I know that £34.95 is a bit of reach for a lot of people at the moment, but if you are going to splash out on the word of a wine merchant, I want to make sure you get what you pay for and I think this could sit in the company of any fine white Burgundy or new world Chardonnay at twice the price.  

 
Walter Scott Chardonnay 'La Combe Verte', Willamette Valley, Oregon 2021 - £39.50
buy here

 
Press reviews:

The Wine Advocate: “The 2021 Chardonnay La Combe Verte opens from matchstick to intense peach perfume and nuances of beeswax, almonds and acacia. The medium-bodied palate explodes with layer after layer of powerful fruit, delivered in a luxuriously silky texture and tempered by focused acidity. The Combe Verte offers fantastic length, concentration and energy! Drink 2024-2034.” 96 points
 
JancisRobinson.com: “A blend of Witness Tree, Freedom Hill, Kusa and Loubejac vineyards. 20% new oak. No fining on anything since 2019. Medium lemon in colour. Delicate white florals on the nose, yellow apple, just-ripe apricot, lemon, flinty reduction and a touch of vanilla from wood. The palate is saline with mouth-wateringly high acid that drives through the finish. Quite textural. Needs some time to unwind.
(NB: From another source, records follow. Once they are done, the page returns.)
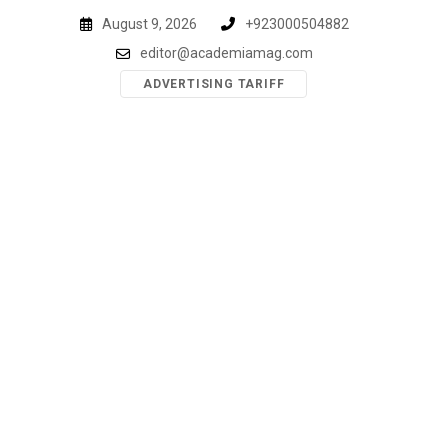
Skip
August 9, 2026
+923000504882
to
editor@academiamag.com
content
ADVERTISING TARIFF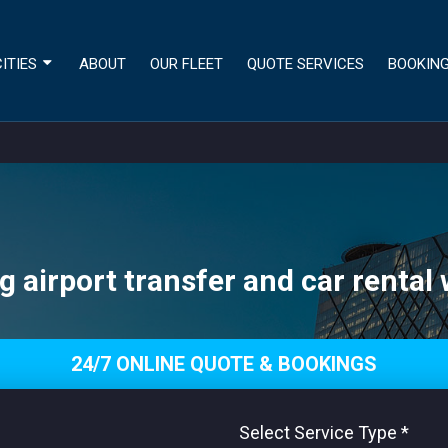
ITIES
ABOUT
OUR FLEET
QUOTE SERVICES
BOOKIN
g airport transfer and car rental 
24/7 ONLINE QUOTE & BOOKINGS
Select Service Type
*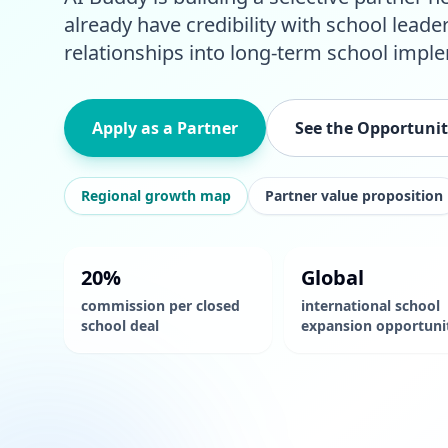
already have credibility with school leade
relationships into long-term school impl
Apply as a Partner
See the Opportuni
Regional growth map
Partner value proposition
20%
Global
commission per closed
international school
school deal
expansion opportuni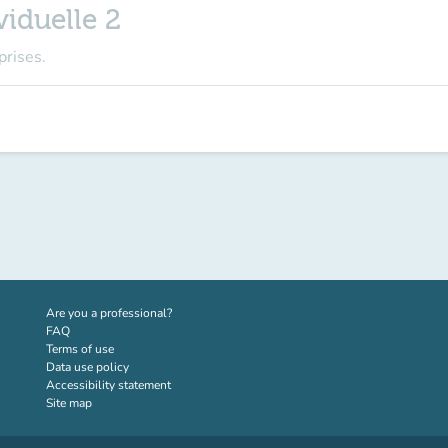
iduelle 2
prises.
(new tab)
Are you a professional?
FAQ
Terms of use
Data use policy
Accessibility statement
Site map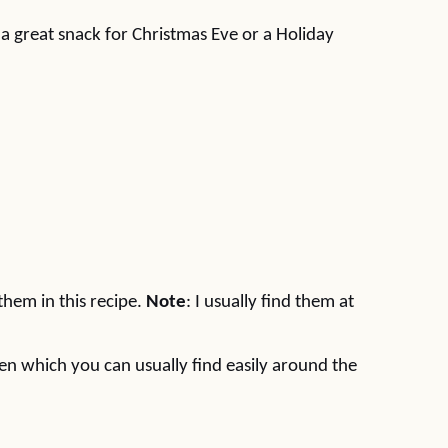
 a great snack for Christmas Eve or a Holiday
 them in this recipe.
Note
: I usually find them at
reen which you can usually find easily around the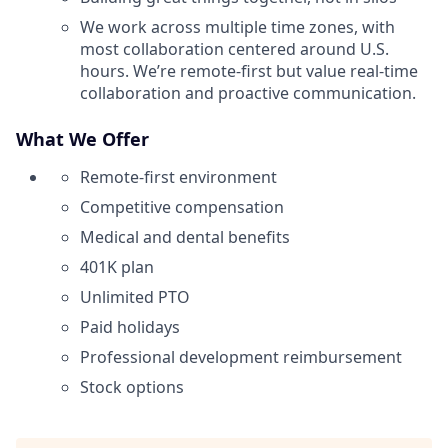
We work across multiple time zones, with
most collaboration centered around U.S.
hours. We’re remote-first but value real-time
collaboration and proactive communication.
What We Offer
Remote-first environment
Competitive compensation
Medical and dental benefits
401K plan
Unlimited PTO
Paid holidays
Professional development reimbursement
Stock options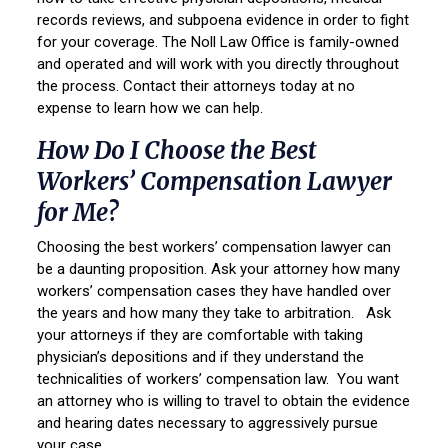
records reviews, and subpoena evidence in order to fight
for your coverage. The Noll Law Office is family-owned
and operated and will work with you directly throughout
the process. Contact their attorneys today at no
expense to learn how we can help.
How Do I Choose the Best
Workers’ Compensation Lawyer
for Me?
Choosing the best workers’ compensation lawyer can
be a daunting proposition. Ask your attorney how many
workers’ compensation cases they have handled over
the years and how many they take to arbitration. Ask
your attorneys if they are comfortable with taking
physician’s depositions and if they understand the
technicalities of workers’ compensation law. You want
an attorney who is willing to travel to obtain the evidence
and hearing dates necessary to aggressively pursue
your case.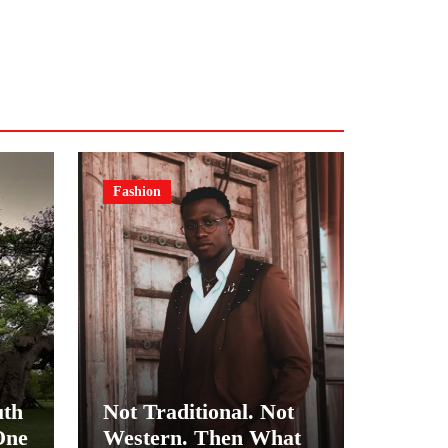
Fashion
uth
Not Traditional. Not
One
Western. Then What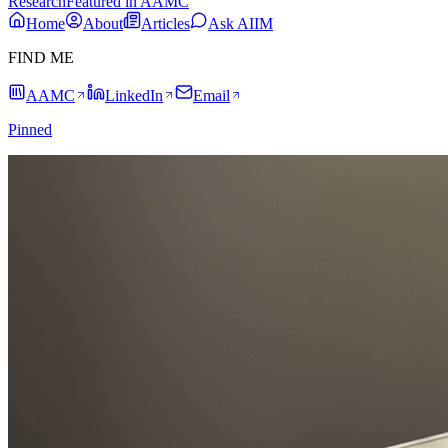
Research
Featured in AAMC
Home
About
Articles
Ask AIIM
FIND ME
AAMC
LinkedIn
Email
Pinned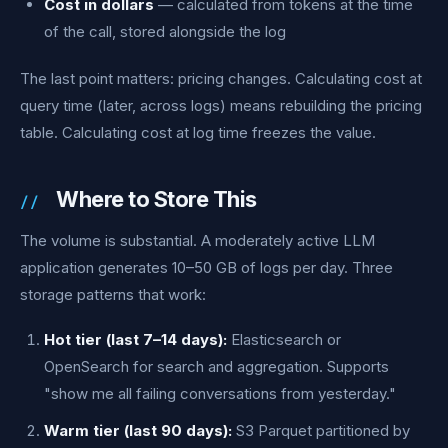
Cost in dollars
— calculated from tokens at the time
of the call, stored alongside the log
The last point matters: pricing changes. Calculating cost at
query time (later, across logs) means rebuilding the pricing
table. Calculating cost at log time freezes the value.
Where to Store This
The volume is substantial. A moderately active LLM
application generates 10–50 GB of logs per day. Three
storage patterns that work:
Hot tier (last 7–14 days):
Elasticsearch or
OpenSearch for search and aggregation. Supports
"show me all failing conversations from yesterday."
Warm tier (last 90 days):
S3 Parquet partitioned by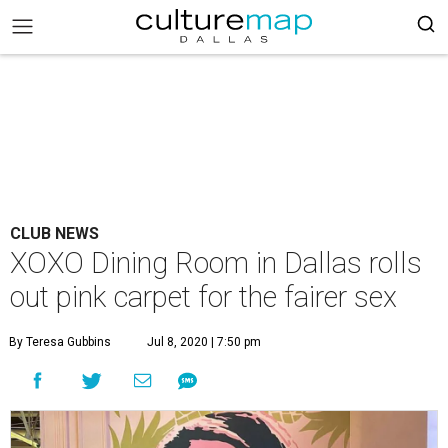
CLUB NEWS
XOXO Dining Room in Dallas rolls
out pink carpet for the fairer sex
By Teresa Gubbins
Jul 8, 2020 | 7:50 pm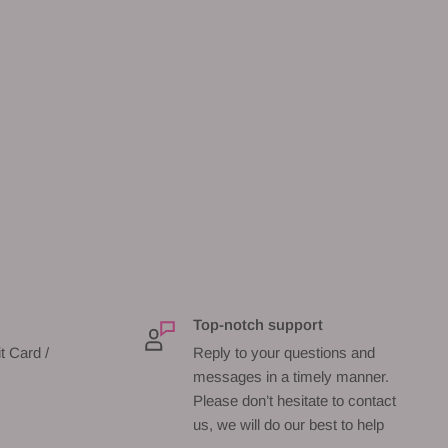
Top-notch support
t Card /
Reply to your questions and
messages in a timely manner.
Please don’t hesitate to contact
us, we will do our best to help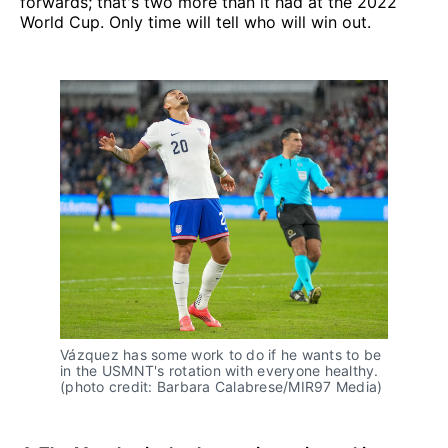
forwards; that's two more than it had at the 2022
World Cup. Only time will tell who will win out.
Vázquez has some work to do if he wants to be
in the USMNT's rotation with everyone healthy.
(photo credit: Barbara Calabrese/MIR97 Media)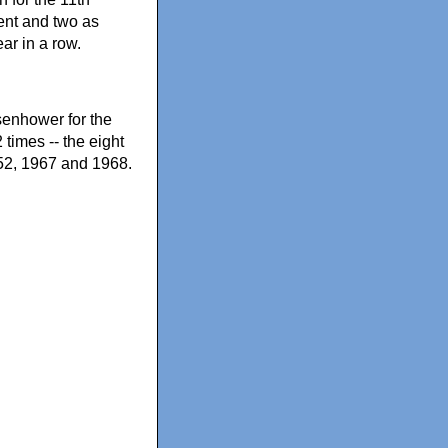
dent and two as
ar in a row.
senhower for the
times -- the eight
952, 1967 and 1968.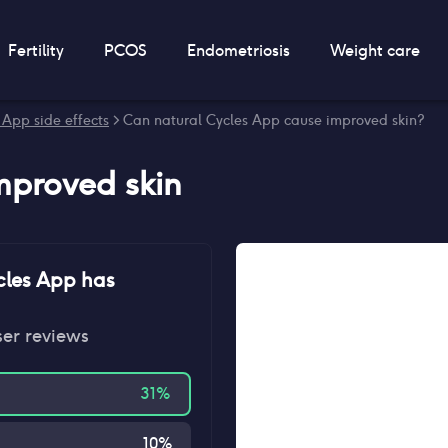
Fertility
PCOS
Endometriosis
Weight care
 App side effects
> Can natural Cycles App cause improved skin?
mproved skin
cles App
has
ser reviews
31
%
10
%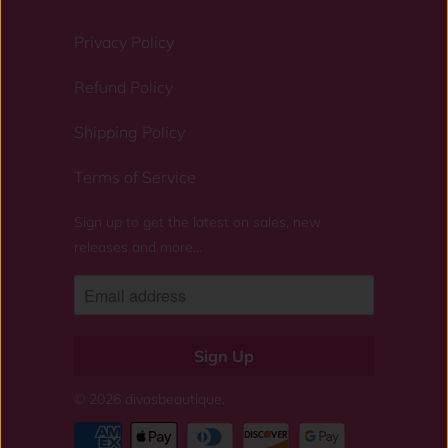
Privacy Policy
Refund Policy
Shipping Policy
Terms of Service
Sign up to get the latest on sales, new
releases and more…
© 2026
divasbeautique
.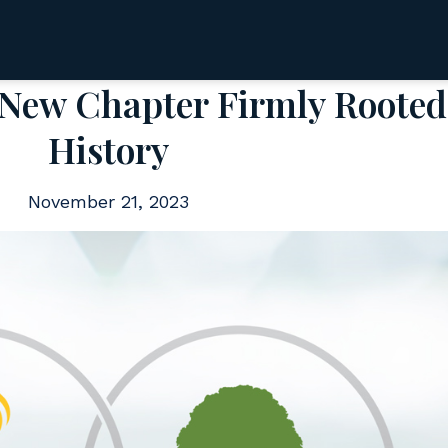
 New Chapter Firmly Rooted
History
November 21, 2023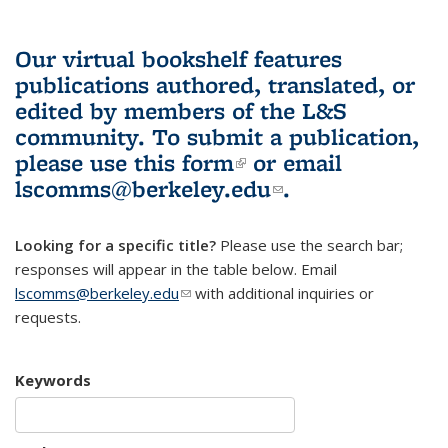
Our virtual bookshelf features
publications authored, translated, or
edited by members of the L&S
community.
To submit a publication,
please use
this form
(link is external)
or email
lscomms@berkeley.edu
(link sends e-
.
mail)
Looking for a specific title?
Please use the search bar;
responses will appear in the table below. Email
lscomms@berkeley.edu
(link sends e-mail)
with additional inquiries or
requests.
Keywords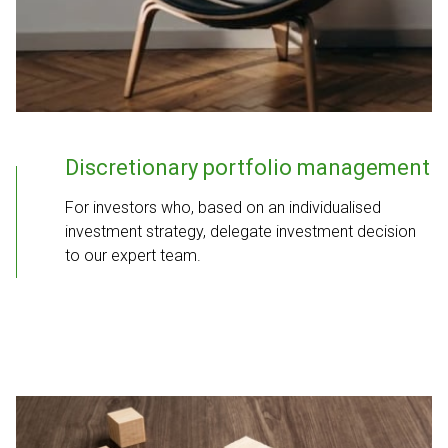
Discretionary portfolio management
For investors who, based on an individualised
investment strategy, delegate investment decision
to our expert team.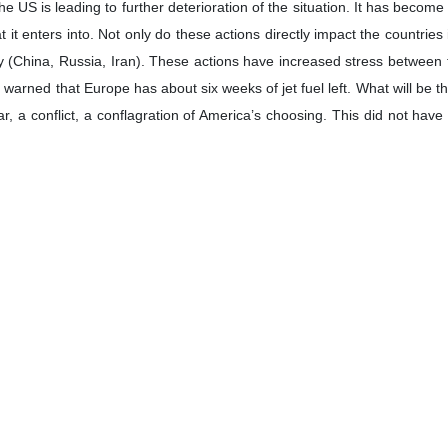
ican analyst stated that the naval blockade announced by the United St
al blockade announced by the United States will further worsen the gl
en the relations between countries that the United States considers its
 follows:
ing of a naval blockade of Iran and efforts to prevent maritime traf
es of the Law of the Sea, a clear violation of the prohibition of threat o
ntegrity?
 backed itself into a corner with its latest failed attack on Iran. It is d
k about “negotiations” with Iran but the US is actually seeking capit
vised by sycophants and grifters such as Jared Kushner and Steph
ture of the people that they are engaged with. Iran is not going to capit
it’s position regarding the blockade of the Strait on the United Natio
Drink 2024-2027.” 17+ points

 

Harvesting Chardonnay for La Combe Verte 2021. I still find it amazing to think that the wine in the bottle I am drinking came from the very grapes being picked in the photograph above.

 

Walter Scott demonstrates the potential for producing great Chardonnay in the Willamette Valley. - The Wine Advocate
 
The Willamette Valley (pronounced with the emphasis on the am) in Oregon is very much a cool-climate region for viticulture and, as with any marginal ripening climate, the choice of vine variety and selection of growing site take on added importance, but when chosen well, the positives outweigh the negatives, because grapes give their finest expression when taken to the edge of ripening. The valley stretches along the west bank of the Willamette River over a distance of 150 miles from Portland in the north to Eugene in the south. Its vineyards lie on the foothills of the Coast Range Mounatins that form the western edge of the valley.